• _Assigned task_
Below are records; the lines starting at the one with "Pasquale Pirozzi" and ending at the one with "Beschädigung zum unschlagbar" must be reproduced exactly, both included. Pictures must not appear.

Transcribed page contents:
((

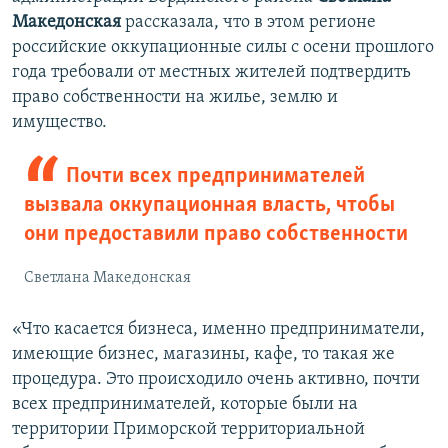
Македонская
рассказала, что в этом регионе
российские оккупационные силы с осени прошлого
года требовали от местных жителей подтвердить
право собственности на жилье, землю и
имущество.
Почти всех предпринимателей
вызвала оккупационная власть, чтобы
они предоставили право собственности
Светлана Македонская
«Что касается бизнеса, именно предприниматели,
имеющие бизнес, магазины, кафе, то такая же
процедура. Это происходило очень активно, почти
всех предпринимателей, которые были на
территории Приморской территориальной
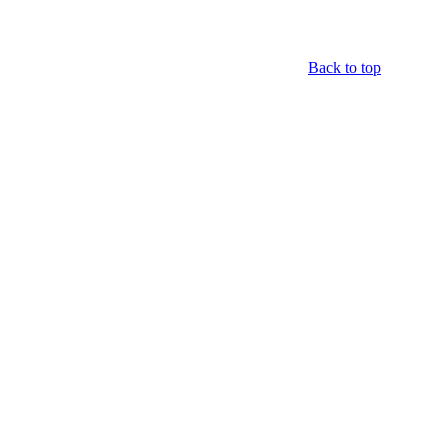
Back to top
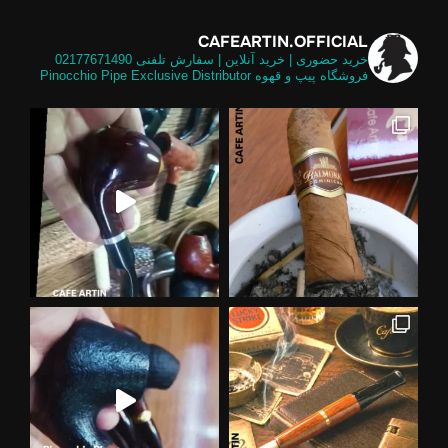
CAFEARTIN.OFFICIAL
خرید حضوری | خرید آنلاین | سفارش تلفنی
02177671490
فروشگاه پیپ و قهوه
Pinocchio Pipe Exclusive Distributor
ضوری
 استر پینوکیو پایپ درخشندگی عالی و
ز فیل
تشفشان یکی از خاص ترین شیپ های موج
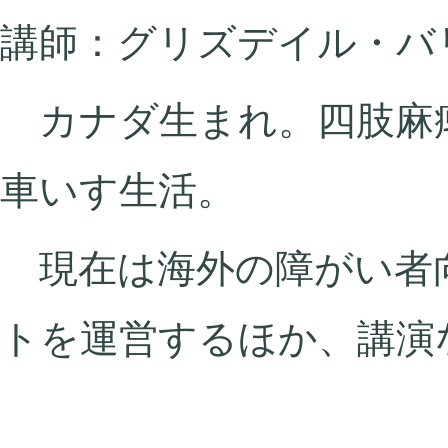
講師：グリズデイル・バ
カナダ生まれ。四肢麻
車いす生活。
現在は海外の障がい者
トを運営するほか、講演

))
((

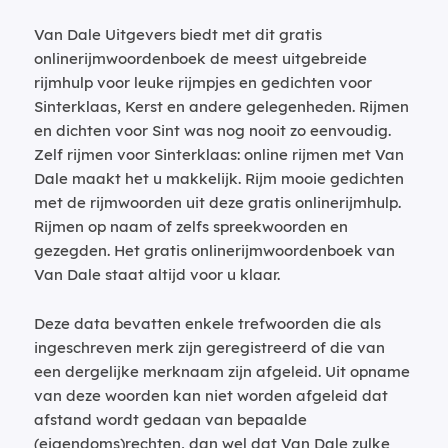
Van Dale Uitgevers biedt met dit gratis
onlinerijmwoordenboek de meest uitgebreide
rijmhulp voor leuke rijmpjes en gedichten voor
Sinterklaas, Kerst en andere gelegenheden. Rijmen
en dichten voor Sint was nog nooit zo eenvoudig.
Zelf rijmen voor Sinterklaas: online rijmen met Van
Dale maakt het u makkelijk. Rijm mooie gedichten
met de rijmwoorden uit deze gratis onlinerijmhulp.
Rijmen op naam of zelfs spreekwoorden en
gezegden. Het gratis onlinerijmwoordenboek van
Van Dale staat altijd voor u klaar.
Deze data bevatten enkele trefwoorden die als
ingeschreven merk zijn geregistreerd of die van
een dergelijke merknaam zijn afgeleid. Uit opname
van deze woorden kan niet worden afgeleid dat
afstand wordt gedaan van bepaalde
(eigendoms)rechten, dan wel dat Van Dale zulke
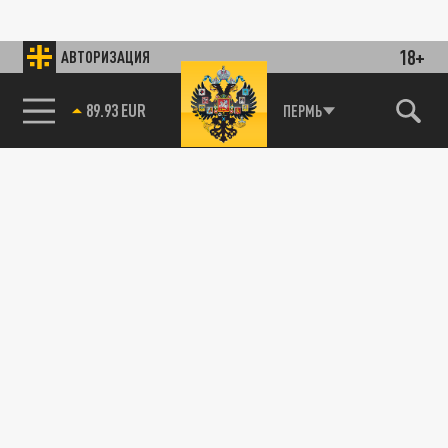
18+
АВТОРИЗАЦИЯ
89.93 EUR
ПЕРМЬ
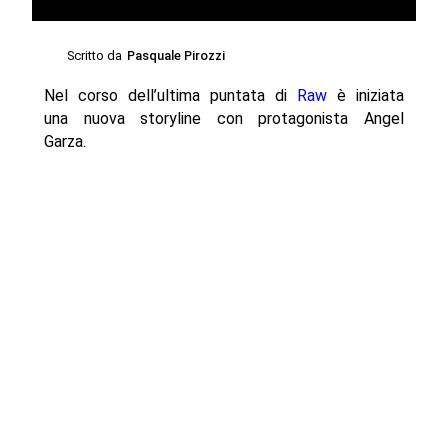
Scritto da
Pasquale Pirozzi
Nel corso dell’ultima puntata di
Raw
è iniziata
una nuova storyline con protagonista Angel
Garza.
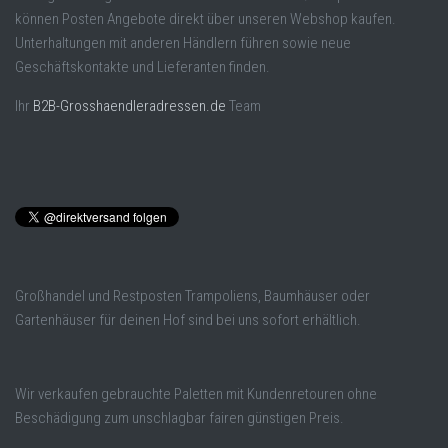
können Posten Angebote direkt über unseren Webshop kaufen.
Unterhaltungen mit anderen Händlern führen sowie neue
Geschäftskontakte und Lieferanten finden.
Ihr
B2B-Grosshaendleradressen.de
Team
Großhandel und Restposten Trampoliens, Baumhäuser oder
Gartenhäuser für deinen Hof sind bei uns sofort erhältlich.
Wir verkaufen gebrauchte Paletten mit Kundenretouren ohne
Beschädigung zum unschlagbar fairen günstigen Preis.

))

• _Solution_
Pasquale Pirozzi
Nel corso dell’ultima puntata di
Raw
è iniziata
una nuova storyline con protagonista Angel
Garza.
können Posten Angebote direkt über unseren Webshop kaufen.
Unterhaltungen mit anderen Händlern führen sowie neue
Geschäftskontakte und Lieferanten finden.
Ihr
B2B-Grosshaendleradressen.de
Team
Großhandel und Restposten Trampoliens, Baumhäuser oder
Gartenhäuser für deinen Hof sind bei uns sofort erhältlich.
Wir verkaufen gebrauchte Paletten mit Kundenretouren ohne
Beschädigung zum unschlagbar fairen günstigen Preis.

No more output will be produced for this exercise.